For the police, it poses serious problems. Squad cars are not allowed to chase the bikers to prevent any further crashes or injuries, so helicopters circle their nightly renegades to track them down. Lofty Nathan, directing his first feature-length film, works to expose both perspectives. Audience members may have an immediate reaction and opinion about these riders’ stunts and subsequent pursuit by authorities, but it is not because Nathan gives them one.
Viewers get intimate points-of-view instead. Nathan mimics the bikers’ eye lines by speeding through the streets on an incline. He creates a shaky ground level perspective by dangling himself out of his car, treading rubber parallel with these road demons. You feel like you are riding along with the group. There are some beautiful slow motion shots too, as though these men and young boys are superheroes in their broken towns. One of them actually calls himself Superman.
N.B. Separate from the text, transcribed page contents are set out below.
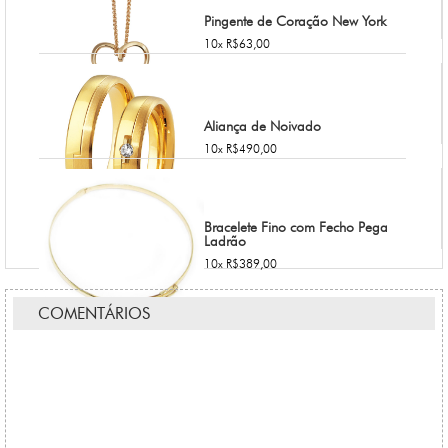
Pingente de Coração New York
10x R$63,00
Aliança de Noivado
10x R$490,00
Bracelete Fino com Fecho Pega
Ladrão
10x R$389,00
COMENTÁRIOS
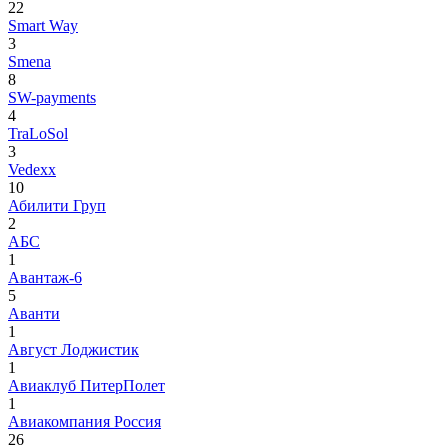
22
Smart Way
3
Smena
8
SW-payments
4
TraLoSol
3
Vedexx
10
Абилити Груп
2
АБС
1
Авантаж-6
5
Аванти
1
Август Лоджистик
1
Авиаклуб ПитерПолет
1
Авиакомпания Россия
26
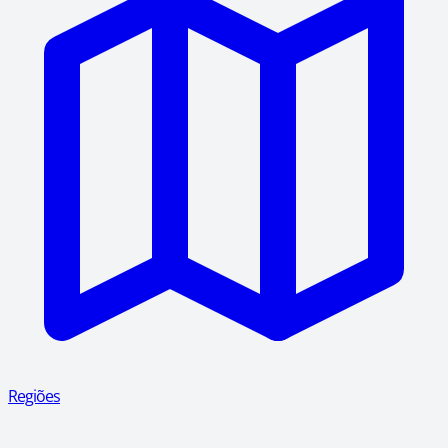
Regiões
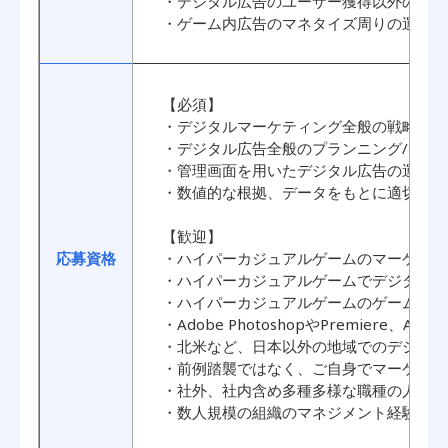
・デジタル広告のユーザー獲得以外の手法
・ゲーム内広告のマネタイズ周りの運用業
【必須】
・デジタルマーケティング全般の戦略設計
・デジタル広告全般のプランニング/ディ
・管理画面を用いたデジタル広告の運用業
・数値的な根拠、データをもとに適切な仮
【歓迎】
応募資格
・ハイパーカジュアルゲームのマーケティ
・ハイパーカジュアルゲームでデジタル広
・ハイパーカジュアルゲームのゲーム内広
・Adobe PhotoshopやPremiere、Afte
・北米など、日本以外の地域でのデジタル
・前例踏襲ではなく、ご自身でマーケティ
・社外、社内含め多種多様な職種の人と円
・数人規模の組織のマネジメント経験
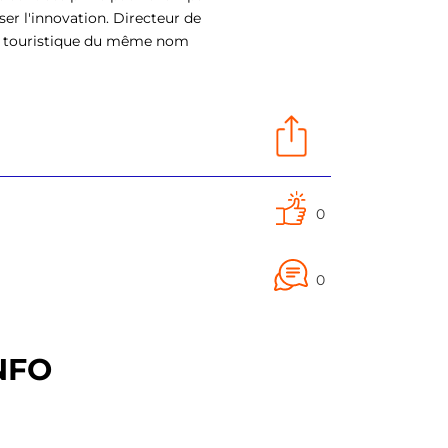
ser l'innovation. Directeur de
eil touristique du même nom
0
0
NFO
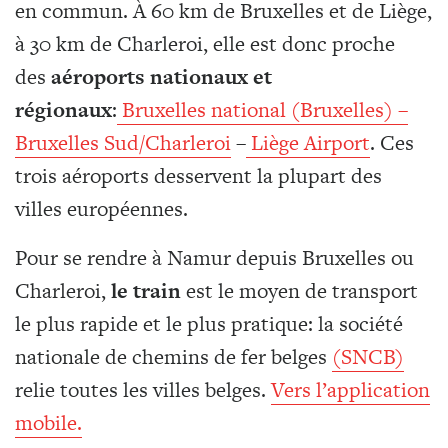
en commun. À 60 km de Bruxelles et de Liège,
à 30 km de Charleroi, elle est donc proche
des
aéroports nationaux et
régionaux
:
Bruxelles national (Bruxelles)
–
Bruxelles Sud/Charleroi
–
Liège Airport
. Ces
trois aéroports desservent la plupart des
villes européennes.
Pour se rendre à Namur depuis Bruxelles ou
Charleroi,
le train
est le moyen de transport
le plus rapide et le plus pratique: la société
nationale de chemins de fer belges
(SNCB)
relie toutes les villes belges.
Vers l’application
mobile.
These boys are mythical figures in a way. As they sporadically barrel down highways and alleys, they are greeted on sidewalks by hordes of onlookers, camera phones aimed in their direction. The group gets affirmation from YouTube hits, and its stunts are just as much about the thrill of spectacle as they are about marketing.
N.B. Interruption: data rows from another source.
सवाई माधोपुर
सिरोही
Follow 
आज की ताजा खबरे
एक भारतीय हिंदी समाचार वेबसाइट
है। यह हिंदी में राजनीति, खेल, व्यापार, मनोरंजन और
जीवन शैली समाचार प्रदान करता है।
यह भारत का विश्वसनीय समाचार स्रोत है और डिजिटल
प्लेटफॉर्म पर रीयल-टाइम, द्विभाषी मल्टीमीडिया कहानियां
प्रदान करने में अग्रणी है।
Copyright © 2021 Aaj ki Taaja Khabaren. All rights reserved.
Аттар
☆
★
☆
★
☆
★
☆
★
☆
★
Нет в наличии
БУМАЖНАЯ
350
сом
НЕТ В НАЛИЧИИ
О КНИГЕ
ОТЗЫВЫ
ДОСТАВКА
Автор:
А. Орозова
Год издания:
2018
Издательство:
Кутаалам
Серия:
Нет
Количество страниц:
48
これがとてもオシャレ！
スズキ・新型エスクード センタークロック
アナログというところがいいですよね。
Pug, our budding moto-star, desperately tries to fit into this lifestyle, much to the dismay of his single mother. She lost her first son Tibba and is now losing her second one to the streets, as he gets lost within the messy, inner-city. School and structure appear to lose their priority, and Pug, over the three years Nathan follows him, starts feeling like a lost cause.
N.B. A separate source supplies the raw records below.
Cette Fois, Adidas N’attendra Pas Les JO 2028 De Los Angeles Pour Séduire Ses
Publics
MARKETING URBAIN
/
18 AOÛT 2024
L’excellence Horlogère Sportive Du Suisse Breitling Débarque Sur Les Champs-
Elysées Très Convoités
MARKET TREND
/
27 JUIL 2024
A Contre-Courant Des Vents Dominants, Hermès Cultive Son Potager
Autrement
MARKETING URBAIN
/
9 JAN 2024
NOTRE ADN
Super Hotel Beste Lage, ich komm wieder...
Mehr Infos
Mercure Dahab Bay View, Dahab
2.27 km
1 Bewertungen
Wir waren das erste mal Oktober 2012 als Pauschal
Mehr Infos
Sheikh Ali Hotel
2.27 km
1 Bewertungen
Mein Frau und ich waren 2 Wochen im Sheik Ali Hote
You want to see Pug succeed and break out of this lifestyle. At one point he mentions how much he loves where he lives because Baltimore rarely receives any natural disasters. Of course, what he does not see is the systemic poverty that continues to grow in his neighborhood. It is something even Steve, a former dirt biker, who is now the group’s protective agent, knows can cripple the community. Pug loves animals and once had dreams of becoming a veterinarian. When his passion for riding grows, he rejects his original aspiration.
Hopefully he sees riding as a fad. As other talking heads and policemen explain, however, this is how eggs turn bad. The bikes are dangerous, but the lack of family, structure and guidance is bigger reason. The news reports, the death toll and the vitriol toward police continue to increase. The power and dialogue we get is not mined, but observed. By the end of this 72-minute peek, Pug has his bike stolen and Nathan helps him reclaim it. We do not see how things turn out. However, we know that Pug has grown up from his teen adoration. He has fallen victim to becoming another hardened young man.
The documentary is playing at the Angelika and AMC Empire Theaters.